BofA's more conservative path: BofA models AI-related applications reaching ~50% of revenue by 2027, which implies revenue of EUR 600-700M with a structurally higher margin profile. Their EUR 25.10 target is achievable even without the full Kerrisdale revenue ramp. This is closer to the base case.

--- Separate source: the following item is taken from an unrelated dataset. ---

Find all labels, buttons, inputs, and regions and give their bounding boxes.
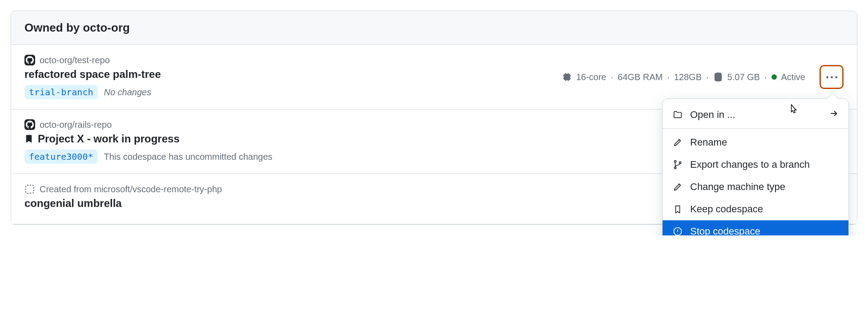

Independent Research Coverage
| Source | Stance | Key Takeaway |
|---|---|---|
| Irrational Analysis (Jul 2025) | Cautiously bullish | "Traded poorly for 5 years because of SiC" but sees optics opportunities |
| SemiAnalysis | Neutral/informative | Useful for competitive dynamics; covered Veeco transformation |
| Kerrisdale Capital (Nov 2025) | Aggressively long | EUR 66 by 2028; most detailed public bull case |
| Swiss Transparent Portfolio | Short/bearish | Value trap thesis; useful contrarian check |
Ownership Structure
| Category | % of Shares |
|---|---|
| Institutional investors | 71% |
| Retail investors (mostly German) | 25% |
| Unidentified | 3% |
| Treasury shares | 1% |
Top holders (WpHG notifications, year-end 2025):
| Holder | % | Type |
|---|---|---|
| Goldman Sachs | 7.1% | Mixed (proprietary, prime brokerage, market-making) |
| UBS | 4.9% | Wealth management + trading |
| BlackRock | 4.8% | Predominantly passive/index (MDAX/TecDAX) |
| Morgan Stanley | 4.6% | Trading + client positions |
Regional split of free float: US 31%, Continental Europe 28%, UK 20%, Germany 17%, ROW 4%. Notably international for a German mid-cap.
Key Device Maker Customers
| Company | Ticker | Compound Semi Revenue | Aixtron Relevance |
|---|---|---|---|
| Infineon | IFX:GR | ~$2-3B (SiC+GaN) | Largest European customer. EUR 2B Kulim fab. Co-developing 800V systems with Nvidia. Targeting 300mm GaN. |
| STMicroelectronics | STMPA:FP | ~$1-2B (SiC) | 200mm SiC production in Catania. Major G10-SiC customer. |
| onsemi | ON | ~$1-2B (SiC) | SiC-focused; vGaN R&D |
| Texas Instruments | TXN | Growing GaN | 2022 Supplier Excellence Award to Aixtron. 4x GaN expansion. Nvidia 800V partner. |
| EPC | Private | ~$50-80M (GaN) | Pioneer eGaN FETs. Nvidia 800V partner. 6kW 800V-to-12.5V converter. |
| Navitas | NVTS | ~$100M (GaN+SiC) | Pure-play WBG IC company |
| Innoscience | Private | ~$100M+ (GaN) | World's largest GaN IDM (31% device share). China-based. |
Industry Map -- Key Players Beyond Equipment
Understanding the broader industry ecosystem matters because these companies are Aixtron's customers. Their investment cycles drive Aixtron's order intake.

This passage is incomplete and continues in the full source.